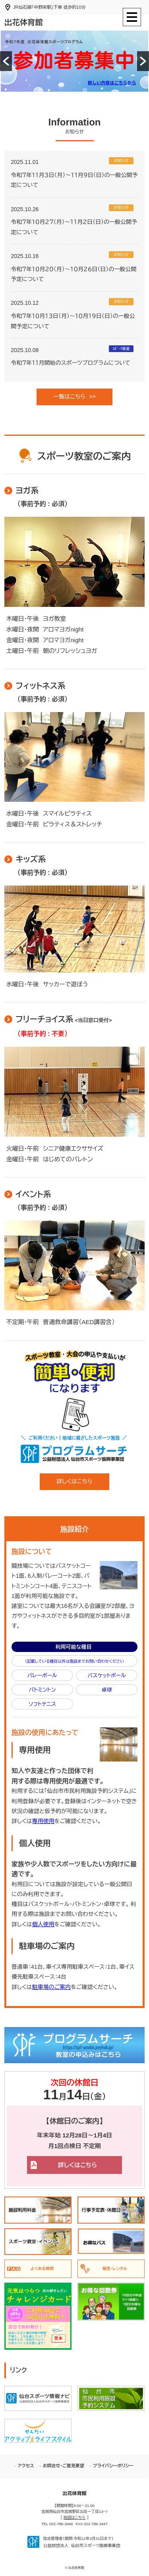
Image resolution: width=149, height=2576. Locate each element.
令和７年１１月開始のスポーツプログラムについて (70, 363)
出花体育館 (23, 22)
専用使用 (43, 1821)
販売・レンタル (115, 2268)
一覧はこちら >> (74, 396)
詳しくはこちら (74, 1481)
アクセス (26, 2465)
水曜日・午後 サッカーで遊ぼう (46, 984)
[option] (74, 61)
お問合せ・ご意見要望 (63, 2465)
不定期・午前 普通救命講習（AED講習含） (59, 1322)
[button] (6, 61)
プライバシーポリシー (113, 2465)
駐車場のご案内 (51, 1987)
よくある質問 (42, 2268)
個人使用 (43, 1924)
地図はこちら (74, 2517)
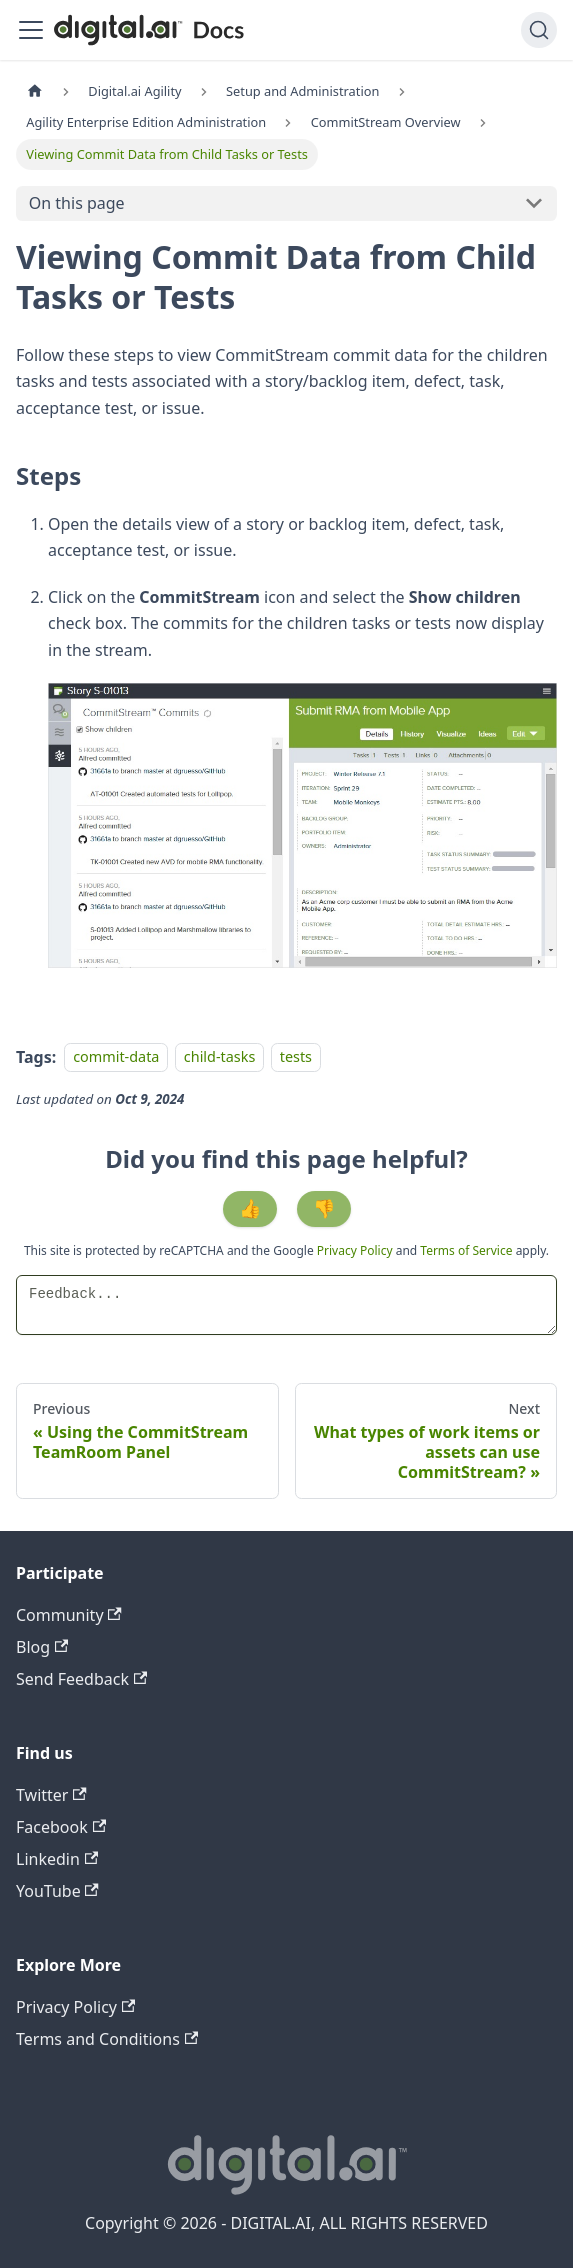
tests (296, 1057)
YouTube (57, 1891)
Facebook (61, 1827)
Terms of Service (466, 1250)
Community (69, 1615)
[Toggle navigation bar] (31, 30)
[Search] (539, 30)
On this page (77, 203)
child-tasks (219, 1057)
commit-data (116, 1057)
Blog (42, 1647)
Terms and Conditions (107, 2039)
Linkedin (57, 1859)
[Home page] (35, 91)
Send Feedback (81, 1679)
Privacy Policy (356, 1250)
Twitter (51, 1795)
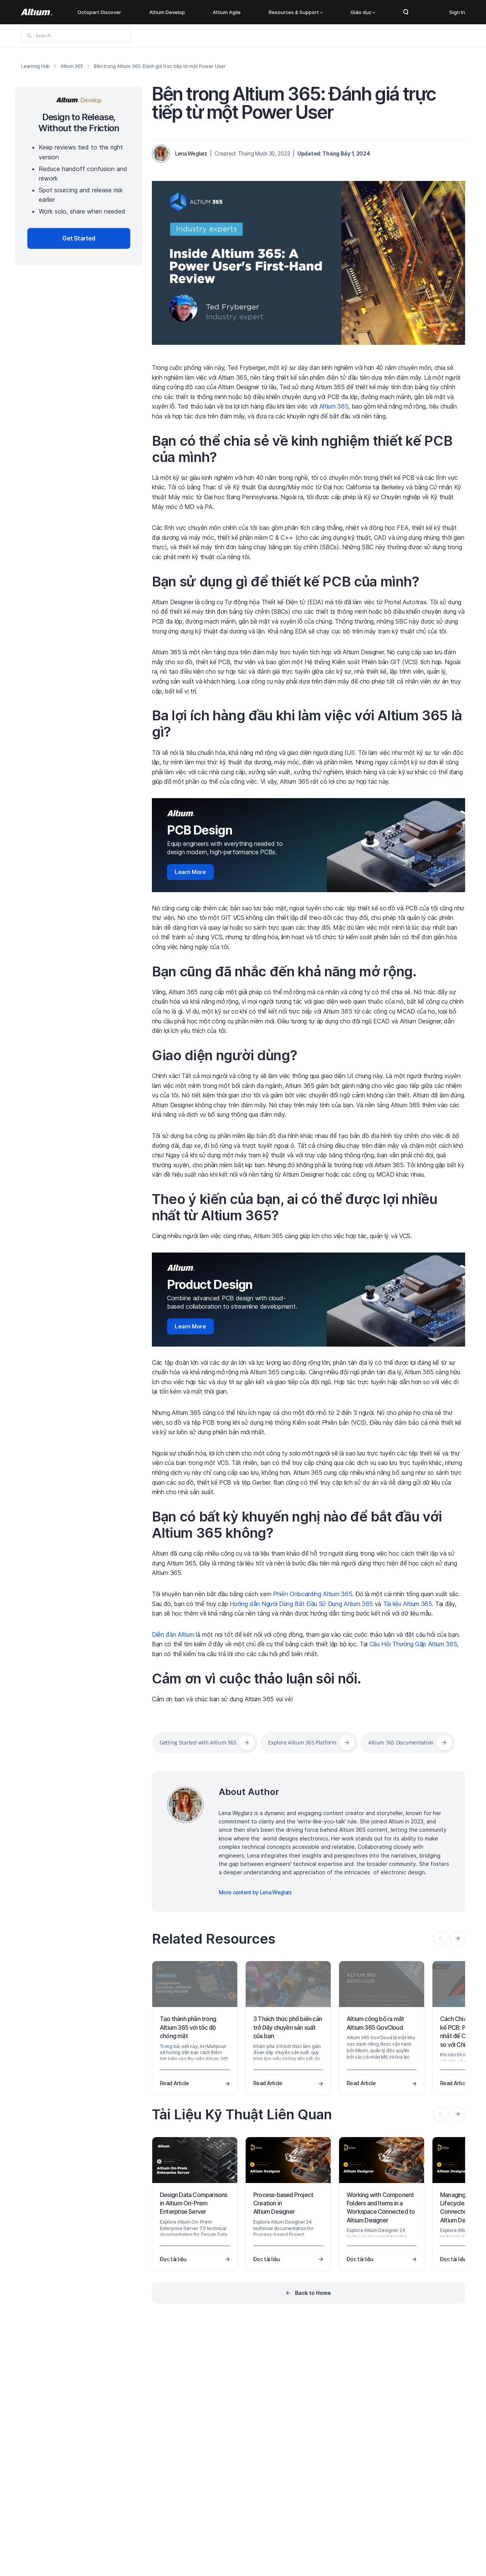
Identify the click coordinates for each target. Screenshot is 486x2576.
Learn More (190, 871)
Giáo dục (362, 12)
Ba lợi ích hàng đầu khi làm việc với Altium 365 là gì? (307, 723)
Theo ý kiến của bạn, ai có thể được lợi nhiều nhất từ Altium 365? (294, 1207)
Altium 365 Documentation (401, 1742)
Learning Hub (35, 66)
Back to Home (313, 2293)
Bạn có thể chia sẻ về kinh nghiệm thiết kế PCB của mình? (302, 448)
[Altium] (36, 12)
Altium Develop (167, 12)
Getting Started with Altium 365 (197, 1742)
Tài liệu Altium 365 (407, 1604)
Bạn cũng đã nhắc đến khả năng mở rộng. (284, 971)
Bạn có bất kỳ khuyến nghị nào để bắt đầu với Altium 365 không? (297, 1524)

*-*-*

_What you will do_:
Pick out and copy the lines of the entries that hold the string "each".

_Solution to the exercise_:
Image resolution: width=149, height=2576. Locate each element.
Identify the click coordinates for each target. Screenshot is 486x2576.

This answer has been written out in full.